The extensive effort involved converting all of their manufacturing lines as well as creating new packaging for the K-cup pods. The new packaging features a green recyclable flag and a How2Recycle label that communicates recycling instructions to consumers. This process took some time. In 2011, the company began to research how to make their materials recyclable. By 2016, KDP pioneered an award-winning testing methodology using Radio-Frequency Identification technology to make sure pods could successfully pass through the stream with other recyclables and be sorted properly. After testing thousands of pods, they found that 90 percent of recyclable K-Cup pods had the potential to be recovered, each of which could create more recycled polypropylene that can eventually be recycled into new products. After testing tens of thousands of pods at a dozen recycling facilities across North America, it was deemed a success – one verified by the Association of Plastic Recyclers. Over the past four years, these recyclable K-cups began hitting the market. Today, 100 percent are officially recyclable.

“Designing recyclable coffee pods is just one important step in our journey to make the Keurig brewing system more sustainable,” explained Monique Oxender, KPD’s Chief Sustainability Officer. “Our work continues to minimize our overall plastic footprint while we play a leadership role in cross-industry collaborations for critical recycling infrastructure improvements across the United States and Canada in support of a circular economy.”

In addition to converting 100 percent of K-Cup pods to the new recyclable format, KDP has intensified its efforts to ensure that recycling facilities across the U.S. have the capability to recycle polypropylene. In early 2020, with a $10 million commitment, KDP became a founding member and the largest funder of The Recycling Partnership’s Polypropylene Recycling Coalition. This coalition is a collaborative effort between 18 organizations, including Braskem, the Wal-Mart Foundation, and the NextGen Consortium. Each is highly dedicated to increasing the quantity and quality of polypropylene recycling. One of the coalition’s main efforts 

is to provide grants to improve this type of recycling. In 2020, four materials recovery facilities received money to improve and increase the sortation of polypropylene and support targeted consumer education efforts to increase the collection of this valuable material.

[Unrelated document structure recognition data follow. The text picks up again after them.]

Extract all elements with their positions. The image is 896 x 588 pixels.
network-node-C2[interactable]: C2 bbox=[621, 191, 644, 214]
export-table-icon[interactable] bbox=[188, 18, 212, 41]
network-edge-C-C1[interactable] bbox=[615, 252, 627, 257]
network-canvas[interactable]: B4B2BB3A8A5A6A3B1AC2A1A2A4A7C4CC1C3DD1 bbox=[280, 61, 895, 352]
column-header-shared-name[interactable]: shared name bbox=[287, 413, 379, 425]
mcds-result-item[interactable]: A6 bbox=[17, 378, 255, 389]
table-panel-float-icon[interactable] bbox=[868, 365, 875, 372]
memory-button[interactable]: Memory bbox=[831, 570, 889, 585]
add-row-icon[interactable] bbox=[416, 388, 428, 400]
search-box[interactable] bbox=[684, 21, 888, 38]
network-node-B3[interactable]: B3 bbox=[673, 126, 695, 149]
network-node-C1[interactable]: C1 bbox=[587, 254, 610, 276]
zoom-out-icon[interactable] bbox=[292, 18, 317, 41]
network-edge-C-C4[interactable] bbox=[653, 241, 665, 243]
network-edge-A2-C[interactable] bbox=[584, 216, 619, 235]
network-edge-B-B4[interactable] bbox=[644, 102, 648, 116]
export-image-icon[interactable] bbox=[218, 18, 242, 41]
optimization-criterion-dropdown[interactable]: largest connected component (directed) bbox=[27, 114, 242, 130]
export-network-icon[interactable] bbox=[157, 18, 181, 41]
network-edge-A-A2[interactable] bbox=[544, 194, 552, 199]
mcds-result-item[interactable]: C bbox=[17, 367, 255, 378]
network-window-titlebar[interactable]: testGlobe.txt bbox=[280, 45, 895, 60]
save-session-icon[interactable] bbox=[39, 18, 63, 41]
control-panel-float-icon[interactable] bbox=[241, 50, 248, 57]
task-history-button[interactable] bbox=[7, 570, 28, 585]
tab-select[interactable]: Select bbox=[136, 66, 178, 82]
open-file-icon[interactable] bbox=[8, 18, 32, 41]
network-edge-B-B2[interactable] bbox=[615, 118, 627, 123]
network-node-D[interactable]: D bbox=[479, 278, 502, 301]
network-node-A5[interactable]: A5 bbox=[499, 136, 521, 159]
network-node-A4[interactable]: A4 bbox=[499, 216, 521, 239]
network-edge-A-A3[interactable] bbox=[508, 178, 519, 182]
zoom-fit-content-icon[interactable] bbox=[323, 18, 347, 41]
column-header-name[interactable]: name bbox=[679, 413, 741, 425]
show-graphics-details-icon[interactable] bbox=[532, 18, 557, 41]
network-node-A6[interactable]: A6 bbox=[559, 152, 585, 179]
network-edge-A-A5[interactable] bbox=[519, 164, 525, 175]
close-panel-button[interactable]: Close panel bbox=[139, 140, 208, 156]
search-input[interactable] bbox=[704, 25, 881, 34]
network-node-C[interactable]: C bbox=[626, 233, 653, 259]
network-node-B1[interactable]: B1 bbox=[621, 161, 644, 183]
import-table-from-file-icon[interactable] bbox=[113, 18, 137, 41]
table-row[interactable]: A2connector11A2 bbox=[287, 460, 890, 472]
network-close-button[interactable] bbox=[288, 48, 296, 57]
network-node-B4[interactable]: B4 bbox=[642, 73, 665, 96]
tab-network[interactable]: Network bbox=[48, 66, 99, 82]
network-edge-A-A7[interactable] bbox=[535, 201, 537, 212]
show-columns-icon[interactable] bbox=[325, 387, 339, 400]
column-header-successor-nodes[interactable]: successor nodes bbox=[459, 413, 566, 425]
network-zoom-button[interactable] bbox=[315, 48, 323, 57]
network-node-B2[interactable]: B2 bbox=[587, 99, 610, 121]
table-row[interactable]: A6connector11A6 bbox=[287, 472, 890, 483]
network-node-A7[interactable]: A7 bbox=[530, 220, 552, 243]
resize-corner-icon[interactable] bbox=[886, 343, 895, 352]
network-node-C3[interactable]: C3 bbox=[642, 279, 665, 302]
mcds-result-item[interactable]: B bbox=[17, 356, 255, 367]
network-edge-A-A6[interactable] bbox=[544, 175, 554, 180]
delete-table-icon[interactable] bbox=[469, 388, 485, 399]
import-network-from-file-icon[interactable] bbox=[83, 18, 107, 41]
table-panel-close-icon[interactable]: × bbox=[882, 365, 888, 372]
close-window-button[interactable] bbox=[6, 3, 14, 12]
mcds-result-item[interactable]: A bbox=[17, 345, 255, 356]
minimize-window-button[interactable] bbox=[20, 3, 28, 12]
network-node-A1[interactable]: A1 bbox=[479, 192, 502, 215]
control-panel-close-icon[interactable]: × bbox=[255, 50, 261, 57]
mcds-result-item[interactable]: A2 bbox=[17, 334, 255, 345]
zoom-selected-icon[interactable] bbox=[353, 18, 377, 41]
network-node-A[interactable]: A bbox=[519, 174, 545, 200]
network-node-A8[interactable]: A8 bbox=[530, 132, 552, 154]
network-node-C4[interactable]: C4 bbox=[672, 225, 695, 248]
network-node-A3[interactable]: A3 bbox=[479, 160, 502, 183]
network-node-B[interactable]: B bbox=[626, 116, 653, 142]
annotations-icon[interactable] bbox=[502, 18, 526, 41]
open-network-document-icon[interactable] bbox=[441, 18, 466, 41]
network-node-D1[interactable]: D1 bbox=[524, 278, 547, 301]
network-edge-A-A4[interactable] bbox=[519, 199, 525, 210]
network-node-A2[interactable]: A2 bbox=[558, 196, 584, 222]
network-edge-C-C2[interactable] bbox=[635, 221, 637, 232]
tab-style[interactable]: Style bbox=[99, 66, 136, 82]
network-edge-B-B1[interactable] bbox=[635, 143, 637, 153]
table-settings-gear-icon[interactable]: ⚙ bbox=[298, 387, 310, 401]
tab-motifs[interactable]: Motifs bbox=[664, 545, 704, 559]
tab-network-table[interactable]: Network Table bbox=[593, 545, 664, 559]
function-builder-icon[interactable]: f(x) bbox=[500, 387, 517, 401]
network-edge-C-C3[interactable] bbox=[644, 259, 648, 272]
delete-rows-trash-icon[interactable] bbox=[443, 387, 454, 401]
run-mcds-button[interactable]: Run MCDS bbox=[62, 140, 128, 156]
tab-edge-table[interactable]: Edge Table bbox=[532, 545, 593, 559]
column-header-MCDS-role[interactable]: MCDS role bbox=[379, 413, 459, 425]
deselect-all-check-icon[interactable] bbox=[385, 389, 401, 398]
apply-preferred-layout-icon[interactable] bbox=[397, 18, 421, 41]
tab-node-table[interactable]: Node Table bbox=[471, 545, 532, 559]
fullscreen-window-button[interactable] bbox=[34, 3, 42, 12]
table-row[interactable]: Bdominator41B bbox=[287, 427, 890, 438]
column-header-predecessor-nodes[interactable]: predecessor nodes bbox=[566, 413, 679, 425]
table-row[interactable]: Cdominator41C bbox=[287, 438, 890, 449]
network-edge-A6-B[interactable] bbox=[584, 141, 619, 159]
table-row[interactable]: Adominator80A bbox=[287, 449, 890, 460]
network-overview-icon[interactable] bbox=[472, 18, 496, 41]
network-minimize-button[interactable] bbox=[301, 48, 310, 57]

KDP and the rest of the coalition companies hope to widen total nationwide acceptance of polypropylene in curbside recycling programs, where it is often discarded as an unaccepted material. Even small increases in that area will make a huge difference in how much can be reused in consumer packaging and automotive parts. KDP considers this an essential step to building a larger national plastic waste management system where many more materials can be successfully recovered and reused.KDP’s research and development teams are continually working on new sustainability innovations for Keurig brewers and pods. The company plans to increase the percentage of materials in each that is recyclable in 2021 while expanding the use of polypropylene to more brewer models. The next step in their Drink Well, Do Good plan is to convert the rest of their packaging to recyclable or compostable formats by 2025 while continuing to increase the use of recycled content.